After the bombing of Pearl Harbor and signing of Executive Order 9066, Takamoto's family, like many Japanese-Americans, was forced to move to the Manzanar internment camp in the early 1940s. They spent the rest of World War II there, and it was at the camp that Takamoto received basic illustration training from two co-internees who were former Hollywood art directors.

To get a break from camp life Takamoto became a laborer, picking fruit in Idaho.

Takamoto entered the cartoon world after the end of the war. Without the benefit of a formal portfolio of his work, he created a sketchbook of, by his own admission, "everything I saw." It was based on this sketchbook that he applied to work at the Disney studios.

He was hired as an assistant animator by Walt Disney Productions in 1945. Takamoto eventually became an assistant to Milt Kahl. He worked as an animator and character designer on such titles as Cinderella (1950), Peter Pan (1953), Lady and the Tramp (1955), Sleeping Beauty (1959), and One Hundred and One Dalmatians (1961).

== Hanna-Barbera ==
Takamoto left Disney in 1961 and joined Hanna-Barbera Productions. He worked in several positions there, but is arguably best known as a character designer. He was responsible for the original character design of such characters as Scooby-Doo, The Jetsons dog Astro, and Penelope Pitstop. He worked as a producer at Hanna-Barbera, supervising shows such as The Addams Family, Hong Kong Phooey, and Jabberjaw. He directed his first and only feature-length animated film with Charlotte's Web (1973). He also was involved in production of Hanna-Barbera's Jetsons: The Movie (1990) as supervising director.
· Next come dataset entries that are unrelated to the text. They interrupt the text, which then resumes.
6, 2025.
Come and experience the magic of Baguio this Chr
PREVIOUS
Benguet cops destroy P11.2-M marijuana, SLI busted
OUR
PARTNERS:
The inspiration for Scooby-Doo's creation as a Great Dane came from an employee of the Hanna-Barbera company, who bred this dog.

Takamoto was Vice-President of Creative Design at Hanna-Barbera and was responsible for overseeing Hanna-Barbera's many merchandising lines as well as design work for their Animation Art Dept. In 1996, he received the Winsor McCay Award for lifetime achievement and contributions in the animation field. In 2005, he received the Golden Award from the Animation Guild, to honor his more than 50 years of service in the animation field.
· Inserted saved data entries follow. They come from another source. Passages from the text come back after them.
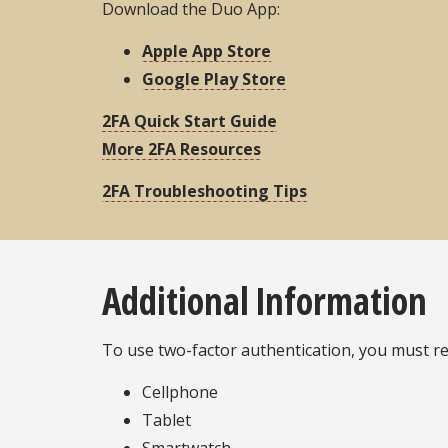
Download the Duo App:
Apple App Store
Google Play Store
2FA Quick Start Guide
More 2FA Resources
2FA Troubleshooting Tips
Additional Information
To use two-factor authentication, you must re
Cellphone
Tablet
Smartwatch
After Time Warner acquired (then owner of Hanna-Barbera Cartoons) Turner Broadcasting System in 1996, Takamoto became Vice President of Special Projects for Warner Bros. Animation.

== Personal life ==
Takamoto married Jane M. Shattuck in 1957. They met at Disney while working on the animated feature Sleeping Beauty (1959). They had one son together, Michael. In 1963, he met Barbara Farber, who was the assistant to the public relations director at Hanna-Barbera, Arnie Carr. Part of her job was studio tours, which was how she and Takamoto met. Takamoto married Barbara in 1964 and remained married to her for 44 years, until his death in 2007. Barbara had a daughter from a former marriage, Leslie.

== Death ==
Takamoto died on January 8, 2007, at Cedars-Sinai Medical Center in Los Angeles from a heart attack at the age of 81. Throughout the week following his death, Adult Swim put up a bumper reading "Iwao Takamoto [1925–2007]". He is buried at Mount Sinai Memorial Park Cemetery in Los Angeles in Gardens of Blessing, Section 3, Lot 1390, Space 3. There was a memorial added to the end of the Scooby-Doo direct-to-video film Chill Out, Scooby-Doo! (2007).

== Awards and legacy ==
Takamoto received the Winsor McCay Award, the lifetime achievement award from the International Animated Film Association (ASIFA) Hollywood. He received an honorary citation from the Japanese American National Museum. In 2005, he was given a golden award from the Animation Guild.

Takamoto's memoirs were published posthumously in 2009 by University Press of Mississippi as Iwao Takamoto: My Life with a Thousand Characters by Iwao Takamoto and Michael Mallory. An intimate memoir, Living With A Legend, was published posthumously in 2012 by TotalRecall Press by his stepdaughter, Leslie E. Stern.